Unnamed: 0,YEAR,DATANUM,SERIAL,HHWT,GQ,PERNUM,PERWT,SEX,AGE,MARST,EMPSTAT,EMPSTATD,LABFORCE,OCC1990,WKSWORK1,INCTOT,FTOTINC
0,2000,3,1,600,1,1,618,2,66,5,1,10,2,95,46,18000,54700
1,2000,3,1,600,1,2,684,1,40,6,1,10,2,507,50,36700,54700
3,2000,3,2,600,1,2,609,2,48,1,3,30,1,376,1,900,56900
4,2000,3,2,600,1,3,621,1,19,6,1,10,2,885,16,2000,56900
5,2000,3,2,600,1,4,559,2,17,6,3,30,1,999,0,0,56900
6,2000,3,3,600,1,1,615,1,47,4,2,20,2,373,24,10000,10000
7,2000,3,4,600,1,1,635,1,53,3,3,30,1,486,20,46100,46100
8,2000,3,5,600,1,1,603,1,42,1,3,30,1,65,11,4000,43000
9,2000,3,5,600,1,2,617,2,46,1,1,10,2,234,52,28000,43000
10,2000,3,5,600,1,3,589,1,21,6,2,20,2,991,0,0,43000


In this data, the value 9999999 is used to indicate a missing value for personal income (INCTOT). Let's convert those values to NaN values so Python will recognize those as missing values instead of $9,999,999.

In [151]:
census_df["INCTOT"] = census_df["INCTOT"].replace(9999999, np.NaN)

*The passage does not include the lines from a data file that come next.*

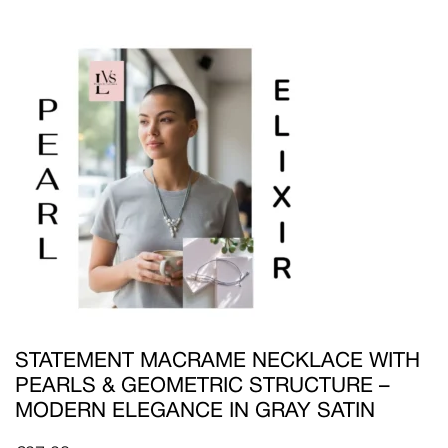
STATEMENT MACRAME NECKLACE WITH
PEARLS & GEOMETRIC STRUCTURE –
MODERN ELEGANCE IN GRAY SATIN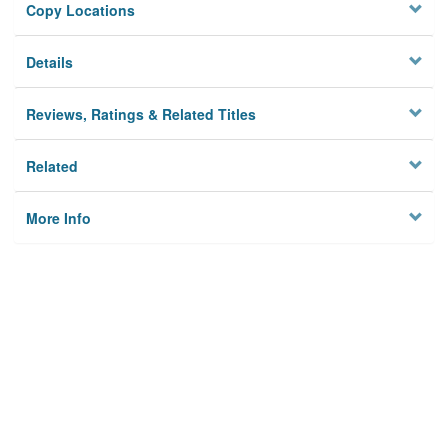
Copy Locations
Details
Reviews, Ratings & Related Titles
Related
More Info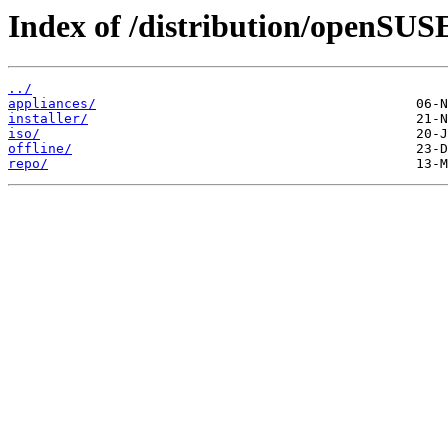
Index of /distribution/openSUSE
../
appliances/
installer/
iso/
offline/
repo/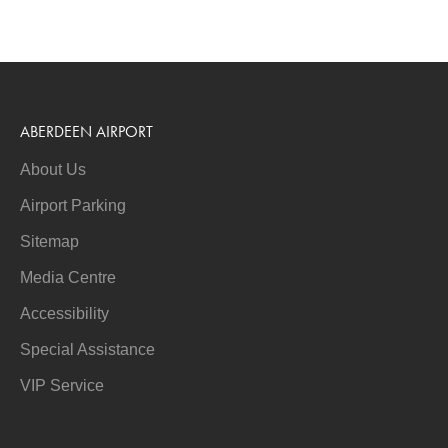
ABERDEEN AIRPORT
About Us
Airport Parking
Sitemap
Media Centre
Accessibility
Special Assistance
VIP Service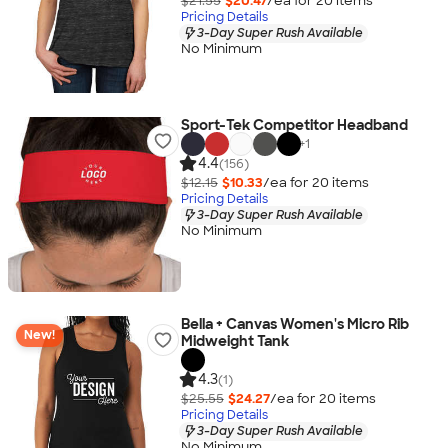
$21.55
$20.47
/ea for
20
item
s
Pricing Details
3-Day Super Rush Available
No Minimum
Sport-Tek Competitor Headband
+
1
4.4
(156)
$12.15
$10.33
/ea for
20
item
s
Pricing Details
3-Day Super Rush Available
No Minimum
Bella + Canvas Women's Micro Rib
New!
Midweight Tank
4.3
(1)
$25.55
$24.27
/ea for
20
item
s
Pricing Details
3-Day Super Rush Available
No Minimum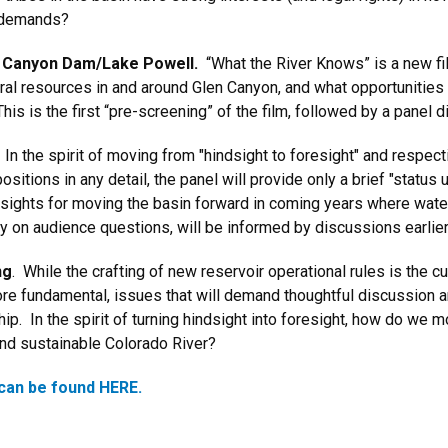
 demands?
en Canyon Dam/Lake Powell.
“What the River Knows” is a new f
al resources in and around Glen Canyon, and what opportunities 
s is the first “pre-screening” of the film, followed by a panel 
. In the spirit of moving from "hindsight to foresight" and respec
sitions in any detail, the panel will provide only a brief "status
nsights for moving the basin forward in coming years where water 
ily on audience questions, will be informed by discussions earlie
ng
. While the crafting of new reservoir operational rules is the c
ore fundamental, issues that will demand thoughtful discussion an
p. In the spirit of turning hindsight into foresight, how do we m
and sustainable Colorado River?
can be found HERE.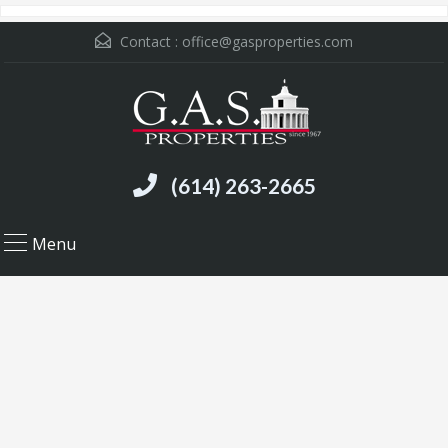
Contact :
office@gasproperties.com
(614) 263-2665
Menu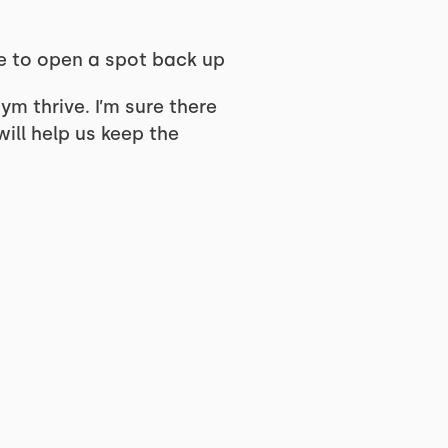
le to open a spot back up
ym thrive. I’m sure there
will help us keep the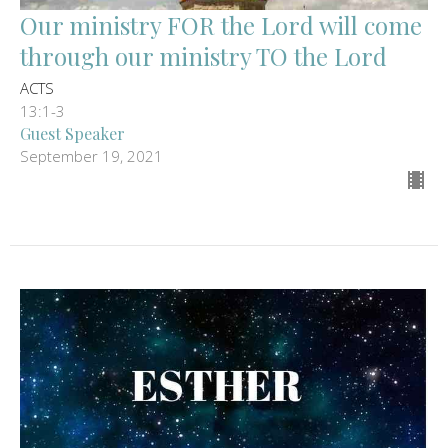
Our ministry FOR the Lord will come
through our ministry TO the Lord
ACTS
13:1-3
Guest Speaker
September 19, 2021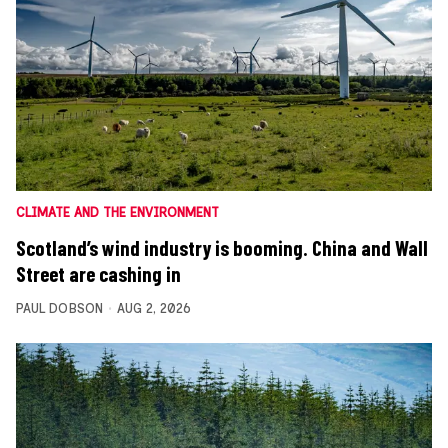
CLIMATE AND THE ENVIRONMENT
Scotland’s wind industry is booming. China and Wall
Street are cashing in
PAUL DOBSON
AUG 2, 2026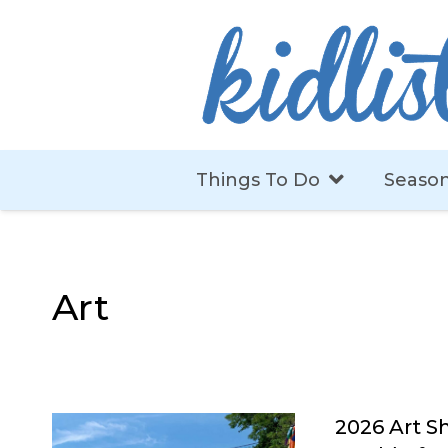
Things To Do
Season
Art
2026 Art Sh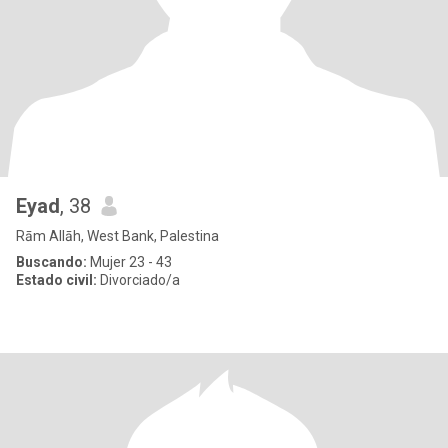
Eyad
, 38
Rām Allāh, West Bank, Palestina
Buscando:
Mujer 23 - 43
Estado civil:
Divorciado/a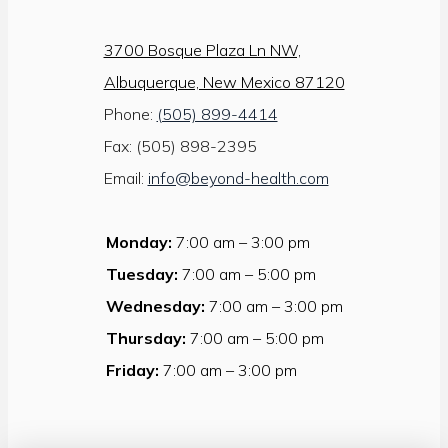
3700 Bosque Plaza Ln NW,
Albuquerque, New Mexico 87120
Phone:
(505) 899-4414
Fax: (505) 898-2395
Email:
info@beyond-health.com
Monday:
7:00 am – 3:00 pm
Tuesday:
7:00 am – 5:00 pm
Wednesday:
7:00 am – 3:00 pm
Thursday:
7:00 am – 5:00 pm
Friday:
7:00 am – 3:00 pm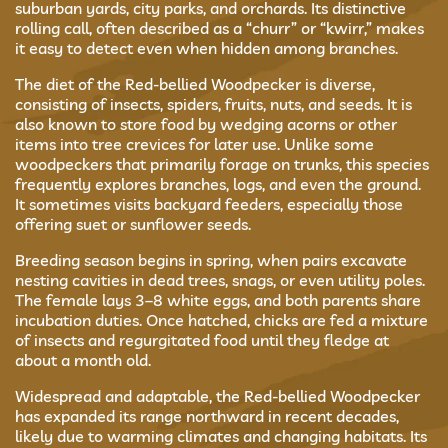
suburban yards, city parks, and orchards. Its distinctive
rolling call, often described as a “churr” or “kwirr,” makes
it easy to detect even when hidden among branches.
The diet of the Red-bellied Woodpecker is diverse,
consisting of insects, spiders, fruits, nuts, and seeds. It is
also known to store food by wedging acorns or other
items into tree crevices for later use. Unlike some
woodpeckers that primarily forage on trunks, this species
frequently explores branches, logs, and even the ground.
It sometimes visits backyard feeders, especially those
offering suet or sunflower seeds.
Breeding season begins in spring, when pairs excavate
nesting cavities in dead trees, snags, or even utility poles.
The female lays 3–8 white eggs, and both parents share
incubation duties. Once hatched, chicks are fed a mixture
of insects and regurgitated food until they fledge at
about a month old.
Widespread and adaptable, the Red-bellied Woodpecker
has expanded its range northward in recent decades,
likely due to warming climates and changing habitats. Its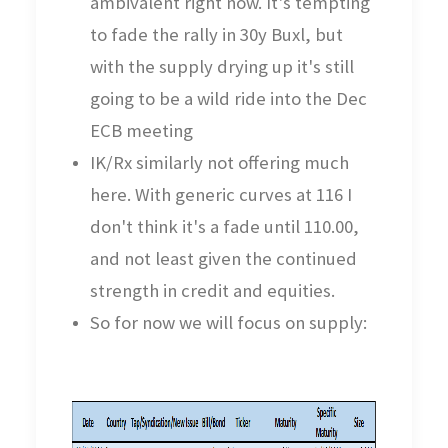
ambivalent right now. It's tempting
to fade the rally in 30y Buxl, but
with the supply drying up it's still
going to be a wild ride into the Dec
ECB meeting
IK/Rx similarly not offering much
here. With generic curves at 116 I
don't think it's a fade until 110.00,
and not least given the continued
strength in credit and equities.
So for now we will focus on supply: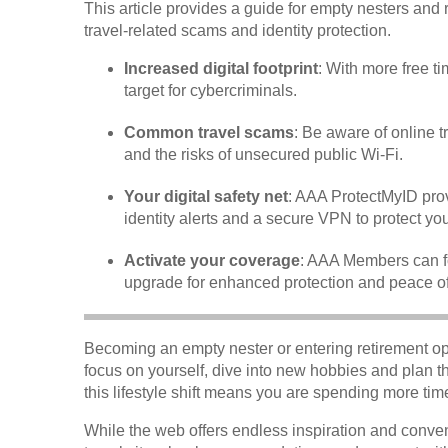
This article provides a guide for empty nesters and r
travel-related scams and identity protection.
Increased digital footprint
: With more free t
target for cybercriminals.
Common travel scams
: Be aware of online 
and the risks of unsecured public Wi-Fi.
Your digital safety net
: AAA ProtectMyID prov
identity alerts and a secure VPN to protect you 
Activate your coverage
: AAA Members can fo
upgrade for enhanced protection and peace o
Becoming an empty nester or entering retirement ope
focus on yourself, dive into new hobbies and plan 
this lifestyle shift means you are spending more time
While the web offers endless inspiration and conven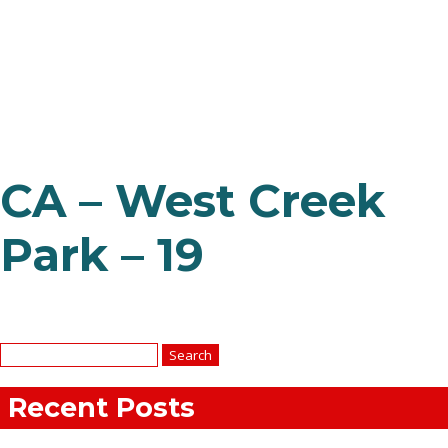
CA – West Creek
Park – 19
Search
for:
Recent Posts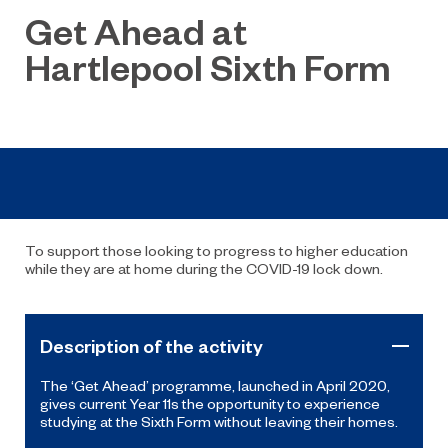
Get Ahead at
Hartlepool Sixth Form
To support those looking to progress to higher education
while they are at home during the COVID-19 lock down.
Description of the activity
The ‘Get Ahead’ programme, launched in April 2020,
gives current Year 11s the opportunity to experience
studying at the Sixth Form without leaving their homes.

Now you are ready to perform some more detailed analysis on the data! There are many Python libraries available for data analysis that allow you to operate on DataFrames and Series. One you can check out is <code>scikit-learn</code> - you can try out creating linear models between some of the variables and running a regression.